Work instruction: Without the images, print all the entries below exactly as given.

Saved entries:
'''
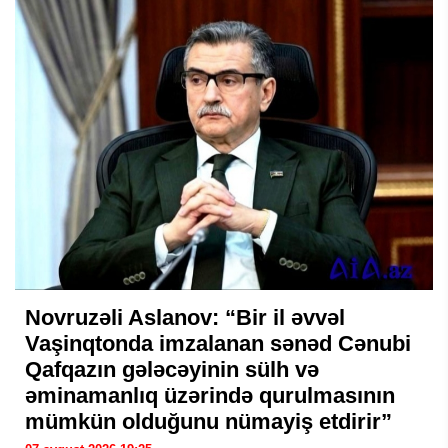
Novruzəli Aslanov: “Bir il əvvəl
Vaşinqtonda imzalanan sənəd Cənubi
Qafqazın gələcəyinin sülh və
əminamanlıq üzərində qurulmasının
mümkün olduğunu nümayiş etdirir”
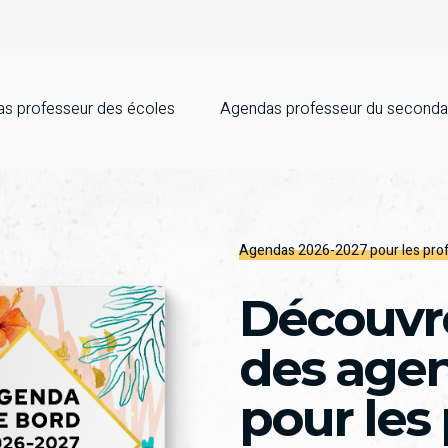
s professeur des écoles
Agendas professeur du seconda
Agendas 2026-2027 pour les pro
Découvre
des age
pour les 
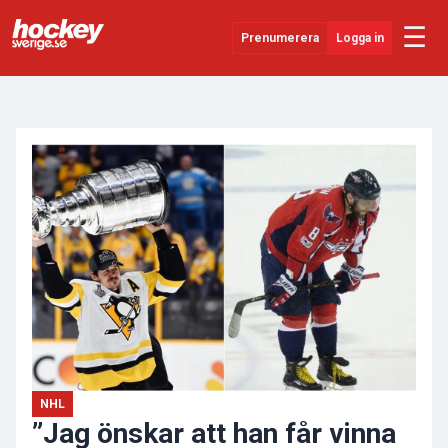
☰
Prenumerera
Logga in
ANNONS
Senaste Nytt
YouTube
SHL
Evenemang
Övrigt
NHL
”Jag önskar att han får vinna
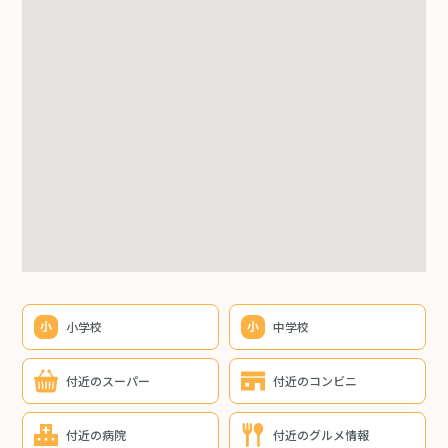
小学校
中学校
付近のスーパー
付近のコンビニ
付近の病院
付近のグルメ情報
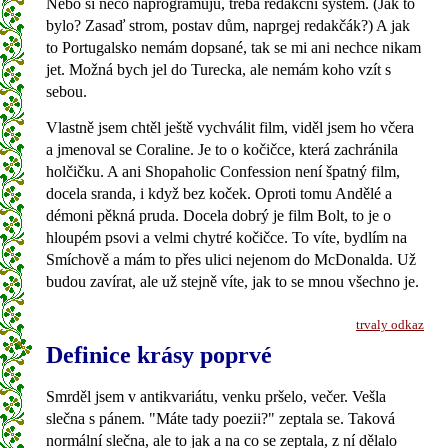
Nebo si něco naprogramuju, třeba redakční systém. (Jak to
bylo? Zasaď strom, postav dům, naprgej redakčák?) A jak
to Portugalsko nemám dopsané, tak se mi ani nechce nikam
jet. Možná bych jel do Turecka, ale nemám koho vzít s
sebou.
Vlastně jsem chtěl ještě vychválit film, viděl jsem ho včera
a jmenoval se Coraline. Je to o kočičce, která zachránila
holčičku. A ani Shopaholic Confession není špatný film,
docela sranda, i když bez koček. Oproti tomu Andělé a
démoni pěkná pruda. Docela dobrý je film Bolt, to je o
hloupém psovi a velmi chytré kočičce. To víte, bydlím na
Smíchově a mám to přes ulici nejenom do McDonalda. Už
budou zavírat, ale už stejně víte, jak to se mnou všechno je.
trvaly odkaz
Definice krásy poprvé
Smrděl jsem v antikvariátu, venku pršelo, večer. Vešla
slečna s pánem. "Máte tady poezii?" zeptala se. Taková
normální slečna, ale to jak a na co se zeptala, z ní dělalo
'''
Result:
Novruzəli Aslanov: “Bir il əvvəl
Vaşinqtonda imzalanan sənəd Cənubi
Qafqazın gələcəyinin sülh və
əminamanlıq üzərində qurulmasının
mümkün olduğunu nümayiş etdirir”
s professeur des écoles
Agendas professeur du seconda
Agendas 2026-2027 pour les pro
Découvre
des age
pour les 
☰
Prenumerera
Logga in
ANNONS
Senaste Nytt
YouTube
SHL
Evenemang
Övrigt
NHL
”Jag önskar att han får vinna
小学校
中学校
付近のスーパー
付近のコンビニ
付近の病院
付近のグルメ情報
Nebo si něco naprogramuju, třeba redakční systém. (Jak to
bylo? Zasaď strom, postav dům, naprgej redakčák?) A jak
to Portugalsko nemám dopsané, tak se mi ani nechce nikam
jet. Možná bych jel do Turecka, ale nemám koho vzít s
sebou.
Vlastně jsem chtěl ještě vychválit film, viděl jsem ho včera
a jmenoval se Coraline. Je to o kočičce, která zachránila
holčičku. A ani Shopaholic Confession není špatný film,
docela sranda, i když bez koček. Oproti tomu Andělé a
démoni pěkná pruda. Docela dobrý je film Bolt, to je o
hloupém psovi a velmi chytré kočičce. To víte, bydlím na
Smíchově a mám to přes ulici nejenom do McDonalda. Už
budou zavírat, ale už stejně víte, jak to se mnou všechno je.
trvaly odkaz
Definice krásy poprvé
Smrděl jsem v antikvariátu, venku pršelo, večer. Vešla
slečna s pánem. "Máte tady poezii?" zeptala se. Taková
normální slečna, ale to jak a na co se zeptala, z ní dělalo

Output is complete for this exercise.